## WORK TO COMPLETE
The result should be an exact copy of every record, with no pictures kept.

[Records from a data source]
╔══

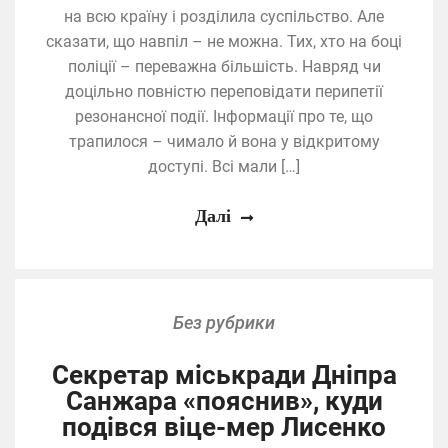
на всю країну і розділила суспільство. Але
сказати, що навпіл – не можна. Тих, хто на боці
поліції – переважна більшість. Навряд чи
доцільно повністю переповідати перипетії
резонансної події. Інформації про те, що
трапилося – чимало й вона у відкритому
доступі. Всі мали […]
Далі
Без рубрики
Секретар міськради Дніпра
Санжара «пояснив», куди
подівся віце-мер Лисенко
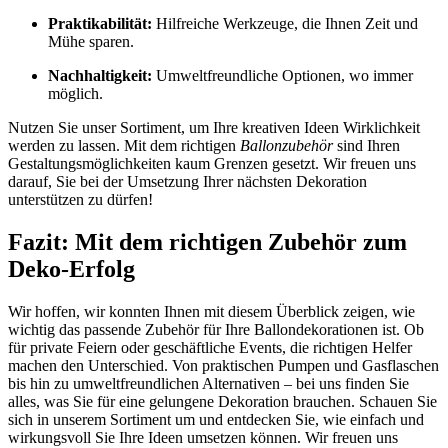
Praktikabilität:
Hilfreiche Werkzeuge, die Ihnen Zeit und
Mühe sparen.
Nachhaltigkeit:
Umweltfreundliche Optionen, wo immer
möglich.
Nutzen Sie unser Sortiment, um Ihre kreativen Ideen Wirklichkeit
werden zu lassen. Mit dem richtigen
Ballonzubehör
sind Ihren
Gestaltungsmöglichkeiten kaum Grenzen gesetzt. Wir freuen uns
darauf, Sie bei der Umsetzung Ihrer nächsten Dekoration
unterstützen zu dürfen!
Fazit: Mit dem richtigen Zubehör zum
Deko-Erfolg
Wir hoffen, wir konnten Ihnen mit diesem Überblick zeigen, wie
wichtig das passende Zubehör für Ihre Ballondekorationen ist. Ob
für private Feiern oder geschäftliche Events, die richtigen Helfer
machen den Unterschied. Von praktischen Pumpen und Gasflaschen
bis hin zu umweltfreundlichen Alternativen – bei uns finden Sie
alles, was Sie für eine gelungene Dekoration brauchen. Schauen Sie
sich in unserem Sortiment um und entdecken Sie, wie einfach und
wirkungsvoll Sie Ihre Ideen umsetzen können. Wir freuen uns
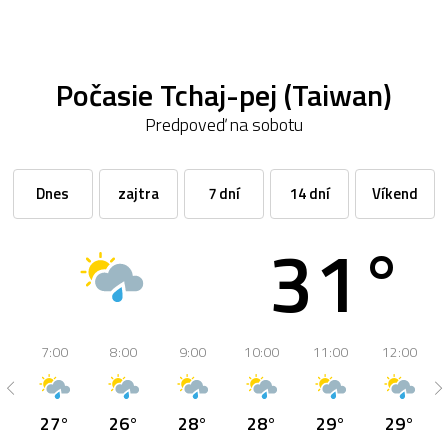
Počasie Tchaj-pej (Taiwan)
Predpoveď na sobotu
Dnes
zajtra
7 dní
14 dní
Víkend
31°
7:00
8:00
9:00
10:00
11:00
12:00
27°
26°
28°
28°
29°
29°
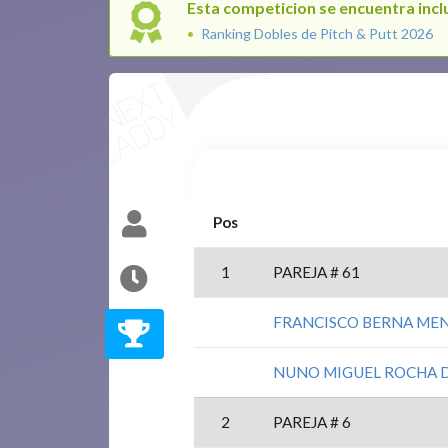
Esta competicion se encuentra inclu
Ranking Dobles de Pitch & Putt 2026
Pos
1
PAREJA # 61
FRANCISCO BERNA ME
NUNO MIGUEL ROCHA D
2
PAREJA # 6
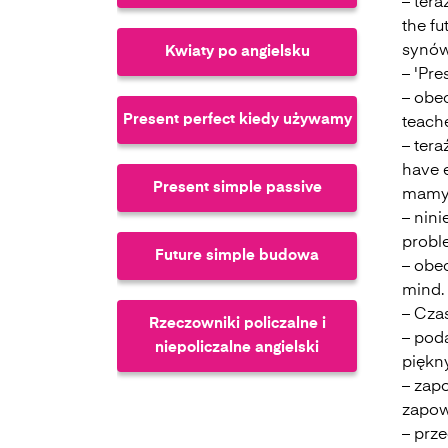
– tera
the f
synów,
Kwiaty po angielsku
– 'Pre
– obec
Present perfect kiedy używamy
teache
– tera
have 
Present simple passive
mamy 
– nini
probl
Future simple budowa
– obec
mind.
– Cza
Rzeczowniki policzalne i
– pod
niepoliczalne angielski
piękny
– zap
zapow
Future perfect continuous
– prze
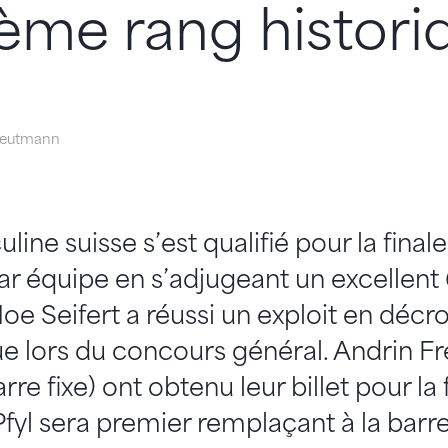
ème rang histori
eutmann
ine suisse s’est qualifié pour la finale
r équipe en s’adjugeant un excellent
 Noe Seifert a réussi un exploit en déc
ue lors du concours général. Andrin Fre
rre fixe) ont obtenu leur billet pour la 
fyl sera premier remplaçant à la barre 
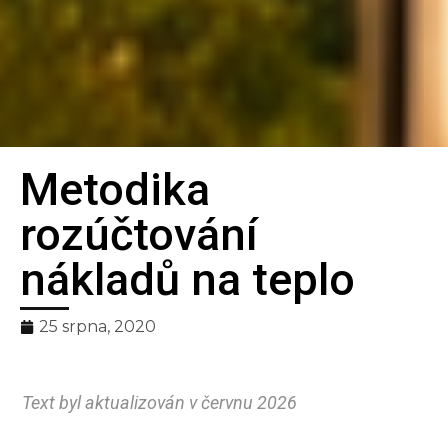
Metodika
Bilanční
rozúčtování
metoda
nákladů na teplo
pro spravedlivé
25 srpna, 2020
rozúčtování tepla
Text byl aktualizován v červnu 2026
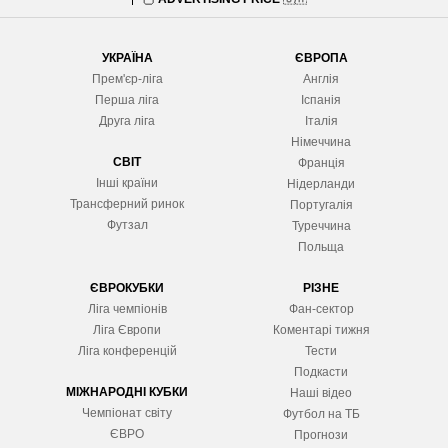
УКРАЇНА
ЄВРОПА
Прем'єр-ліга
Англія
Перша ліга
Іспанія
Друга ліга
Італія
Німеччина
СВІТ
Франція
Інші країни
Нідерланди
Трансферний ринок
Португалія
Футзал
Туреччина
Польща
ЄВРОКУБКИ
РІЗНЕ
Ліга чемпіонів
Фан-сектор
Ліга Європ
и
Коментарі тижня
Ліга конференцій
Тести
Подкасти
МІЖНАРОДНІ КУБКИ
Наші відео
Чемпіонат світу
Футбол на ТБ
ЄВРО
Прогнози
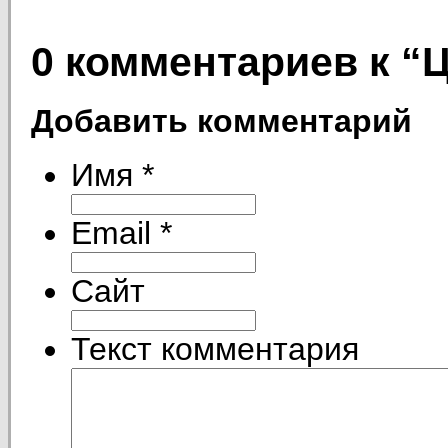
0 комментариев к “
Ц
Добавить комментарий
Имя
*
Email
*
Сайт
Текст комментария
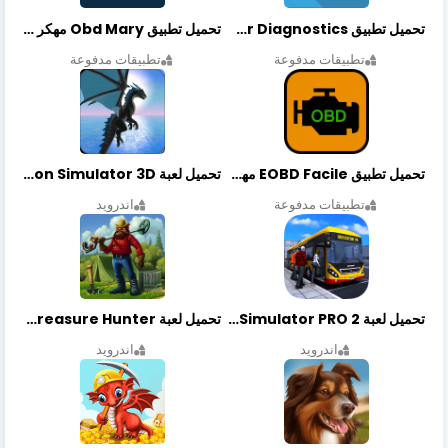
تحميل تطبيق OBDeleven Car Diagnostics مهكر أخر إصدار
تحميل تطبيق Obd Mary مهكر أخر إصدار
تطبيقات مدفوعة
تطبيقات مدفوعة
تحميل تطبيق EOBD Facile مهكر أخر إصدار
تحميل لعبة Dragon Simulator 3D مهكرة أخر إصدار
تطبيقات مدفوعة
اندرويد
تحميل لعبة Bus Simulator PRO 2 مهكرة أخر إصدار
تحميل لعبة Treasure Hunter مهكرة أخر إصدار
اندرويد
اندرويد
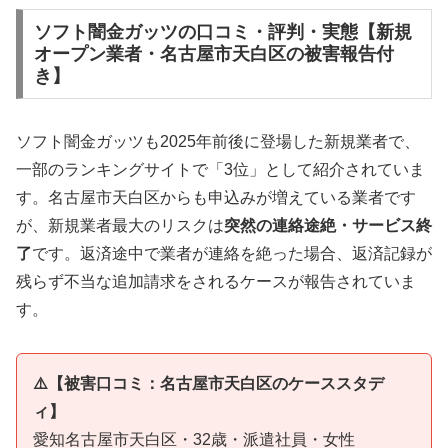
ソフト闇金ガッツの口コミ・評判・実態【新規
オープン業者・名古屋市天白区の被害報告付
き】
ソフト闇金ガッツも2025年前後に登場した新規業者で、
一部のランキングサイトで「3位」として紹介されていま
す。名古屋市天白区からも申込みが増えている業者です
が、新規業者最大のリスクは
突然の連絡途絶・サービス終
了
です。返済途中で業者が連絡を絶った場合、返済記録が
残らず不当な追加請求をされるケースが報告されていま
す。
⚠️【被害口コミ：名古屋市天白区のケーススタデ
ィ】
愛知名古屋市天白区・32歳・派遣社員・女性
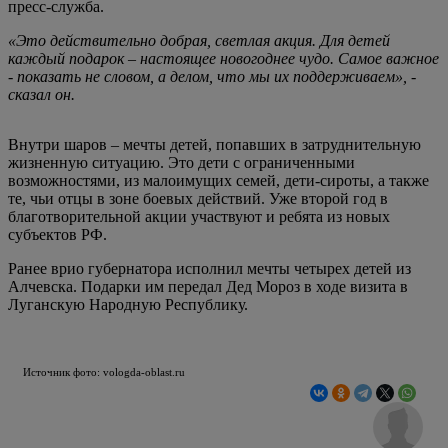
пресс-служба.
«Это действительно добрая, светлая акция. Для детей
каждый подарок – настоящее новогоднее чудо. Самое важное
- показать не словом, а делом, что мы их поддерживаем», -
сказал он.
Внутри шаров – мечты детей, попавших в затруднительную
жизненную ситуацию. Это дети с ограниченными
возможностями, из малоимущих семей, дети-сироты, а также
те, чьи отцы в зоне боевых действий. Уже второй год в
благотворительной акции участвуют и ребята из новых
субъектов РФ.
Ранее врио губернатора исполнил мечты четырех детей из
Алчевска. Подарки им передал Дед Мороз в ходе визита в
Луганскую Народную Республику.
Источник фото: vologda-oblast.ru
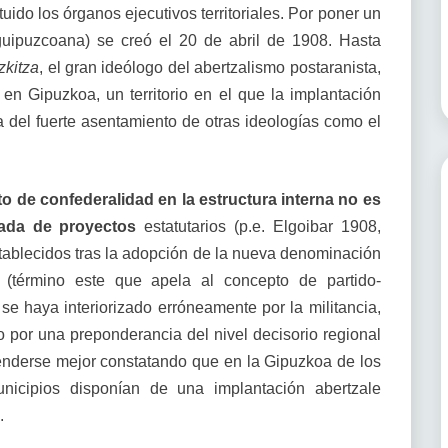
uido los órganos ejecutivos territoriales. Por poner un
guipuzcoana) se creó el 20 de abril de 1908. Hasta
zkitza
, el gran ideólogo del abertzalismo postaranista,
en Gipuzkoa, un territorio en el que la implantación
 del fuerte asentamiento de otras ideologías como el
o de confederalidad en la estructura interna no es
nada de proyectos
estatutarios (p.e. Elgoibar 1908,
tablecidos tras la adopción de la nueva denominación
(término este que apela al concepto de partido-
se haya interiorizado erróneamente por la militancia,
o por una preponderancia del nivel decisorio regional
tenderse mejor constatando que en la Gipuzkoa de los
nicipios disponían de una implantación abertzale
.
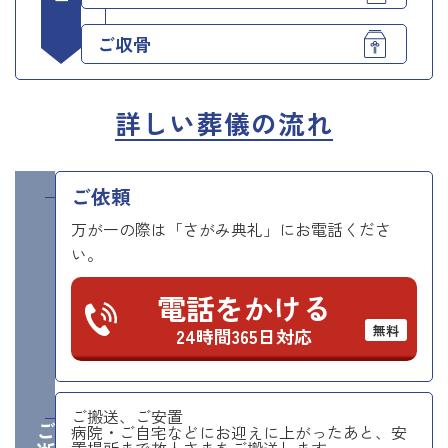
ご収骨
詳しい葬儀の流れ
ご依頼
万が一の際は「さがみ典礼」にお電話くださ
い。
電話をかける
無料
24時間365日対応
ご搬送、ご安置
病院・ご自宅などにお迎えに上がったあと、安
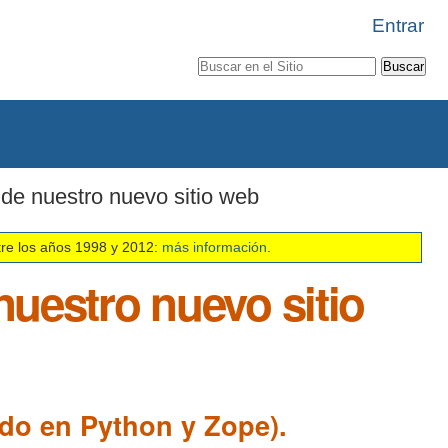
Entrar
Buscar
Búsqueda
Avanzada…
n de nuestro nuevo sitio web
tre los años 1998 y 2012:
más información
.
nuestro nuevo sitio
do en Python y Zope).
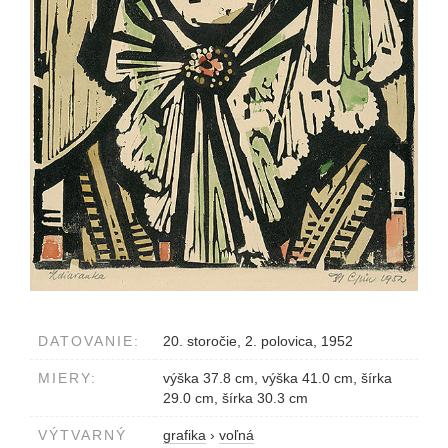
DATOVANIE:
20. storočie, 2. polovica, 1952
MIERY:
výška 37.8 cm, výška 41.0 cm, šírka
29.0 cm, šírka 30.3 cm
VÝTVARNÝ
grafika
›
voľná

╚══

## EXPECTED OUTPUT
на всю країну і розділила суспільство. Але
сказати, що навпіл – не можна. Тих, хто на боці
поліції – переважна більшість. Навряд чи
доцільно повністю переповідати перипетії
резонансної події. Інформації про те, що
трапилося – чимало й вона у відкритому
доступі. Всі мали […]
Далі
Без рубрики
Секретар міськради Дніпра
Санжара «пояснив», куди
подівся віце-мер Лисенко
Praktikabilität:
Hilfreiche Werkzeuge, die Ihnen Zeit und
Mühe sparen.
Nachhaltigkeit:
Umweltfreundliche Optionen, wo immer
möglich.
Nutzen Sie unser Sortiment, um Ihre kreativen Ideen Wirklichkeit
werden zu lassen. Mit dem richtigen
Ballonzubehör
sind Ihren
Gestaltungsmöglichkeiten kaum Grenzen gesetzt. Wir freuen uns
darauf, Sie bei der Umsetzung Ihrer nächsten Dekoration
unterstützen zu dürfen!
Fazit: Mit dem richtigen Zubehör zum
Deko-Erfolg
Wir hoffen, wir konnten Ihnen mit diesem Überblick zeigen, wie
wichtig das passende Zubehör für Ihre Ballondekorationen ist. Ob
für private Feiern oder geschäftliche Events, die richtigen Helfer
machen den Unterschied. Von praktischen Pumpen und Gasflaschen
bis hin zu umweltfreundlichen Alternativen – bei uns finden Sie
alles, was Sie für eine gelungene Dekoration brauchen. Schauen Sie
sich in unserem Sortiment um und entdecken Sie, wie einfach und
wirkungsvoll Sie Ihre Ideen umsetzen können. Wir freuen uns
Počasie Tchaj-pej (Taiwan)
Predpoveď na sobotu
Dnes
zajtra
7 dní
14 dní
Víkend
31°
7:00
8:00
9:00
10:00
11:00
12:00
27°
26°
28°
28°
29°
29°
Esta competicion se encuentra inclu
Ranking Dobles de Pitch & Putt 2026
Pos
1
PAREJA # 61
FRANCISCO BERNA ME
NUNO MIGUEL ROCHA D
2
PAREJA # 6
– tera
the f
synów,
Kwiaty po angielsku
– 'Pre
– obec
Present perfect kiedy używamy
teache
– tera
have 
Present simple passive
mamy 
– nini
probl
Future simple budowa
– obec
mind.
– Cza
Rzeczowniki policzalne i
– pod
niepoliczalne angielski
piękny
– zap
zapow
Future perfect continuous
– prze
ème rang histori
eutmann
ine suisse s’est qualifié pour la finale
r équipe en s’adjugeant un excellent
 Noe Seifert a réussi un exploit en déc
ue lors du concours général. Andrin Fre
rre fixe) ont obtenu leur billet pour la 
fyl sera premier remplaçant à la barre 
Metodika
Bilanční
rozúčtování
metoda
nákladů na teplo
pro spravedlivé
25 srpna, 2020
rozúčtování tepla
Text byl aktualizován v červnu 2026
УКРАЇНА
ЄВРОПА
Прем'єр-ліга
Англія
Перша ліга
Іспанія
Друга ліга
Італія
Німеччина
СВІТ
Франція
Інші країни
Нідерланди
Трансферний ринок
Португалія
Футзал
Туреччина
Польща
ЄВРОКУБКИ
РІЗНЕ
Ліга чемпіонів
Фан-сектор
Ліга Європ
и
Коментарі тижня
Ліга конференцій
Тести
Подкасти
МІЖНАРОДНІ КУБКИ
Наші відео
Чемпіонат світу
Футбол на ТБ
ЄВРО
Прогнози
0 комментариев к “
Ц
Добавить комментарий
Имя
*
Email
*
Сайт
Текст комментария
تحميل تطبيق OBDeleven Car Diagnostics مهكر أخر إصدار
تحميل تطبيق Obd Mary مهكر أخر إصدار
تطبيقات مدفوعة
تطبيقات مدفوعة
تحميل تطبيق EOBD Facile مهكر أخر إصدار
تحميل لعبة Dragon Simulator 3D مهكرة أخر إصدار
تطبيقات مدفوعة
اندرويد
تحميل لعبة Bus Simulator PRO 2 مهكرة أخر إصدار
تحميل لعبة Treasure Hunter مهكرة أخر إصدار
اندرويد
اندرويد
ソフト闇金ガッツの口コミ・評判・実態【新規
オープン業者・名古屋市天白区の被害報告付
き】
ソフト闇金ガッツも2025年前後に登場した新規業者で、
一部のランキングサイトで「3位」として紹介されていま
す。名古屋市天白区からも申込みが増えている業者です
が、新規業者最大のリスクは
突然の連絡途絶・サービス終
了
です。返済途中で業者が連絡を絶った場合、返済記録が
残らず不当な追加請求をされるケースが報告されていま
す。
⚠️【被害口コミ：名古屋市天白区のケーススタデ
ィ】
愛知名古屋市天白区・32歳・派遣社員・女性
пресс-служба.
«Это действительно добрая, светлая акция. Для детей
каждый подарок – настоящее новогоднее чудо. Самое важное
- показать не словом, а делом, что мы их поддерживаем», -
сказал он.
Внутри шаров – мечты детей, попавших в затруднительную
жизненную ситуацию. Это дети с ограниченными
возможностями, из малоимущих семей, дети-сироты, а также
те, чьи отцы в зоне боевых действий. Уже второй год в
благотворительной акции участвуют и ребята из новых
субъектов РФ.
Ранее врио губернатора исполнил мечты четырех детей из
Алчевска. Подарки им передал Дед Мороз в ходе визита в
Луганскую Народную Республику.
Источник фото: vologda-oblast.ru
uido los órganos ejecutivos territoriales. Por poner un
guipuzcoana) se creó el 20 de abril de 1908. Hasta
zkitza
, el gran ideólogo del abertzalismo postaranista,
en Gipuzkoa, un territorio en el que la implantación
 del fuerte asentamiento de otras ideologías como el
o de confederalidad en la estructura interna no es
nada de proyectos
estatutarios (p.e. Elgoibar 1908,
tablecidos tras la adopción de la nueva denominación
(término este que apela al concepto de partido-
se haya interiorizado erróneamente por la militancia,
o por una preponderancia del nivel decisorio regional
tenderse mejor constatando que en la Gipuzkoa de los
nicipios disponían de una implantación abertzale
.
ご収骨
詳しい葬儀の流れ
ご依頼
万が一の際は「さがみ典礼」にお電話くださ
い。
電話をかける
無料
24時間365日対応
ご搬送、ご安置
病院・ご自宅などにお迎えに上がったあと、安
Entrar
Buscar
Búsqueda
Avanzada…
n de nuestro nuevo sitio web
tre los años 1998 y 2012:
más información
.
nuestro nuevo sitio
do en Python y Zope).
DATOVANIE:
20. storočie, 2. polovica, 1952
MIERY:
výška 37.8 cm, výška 41.0 cm, šírka
29.0 cm, šírka 30.3 cm
VÝTVARNÝ
grafika
›
voľná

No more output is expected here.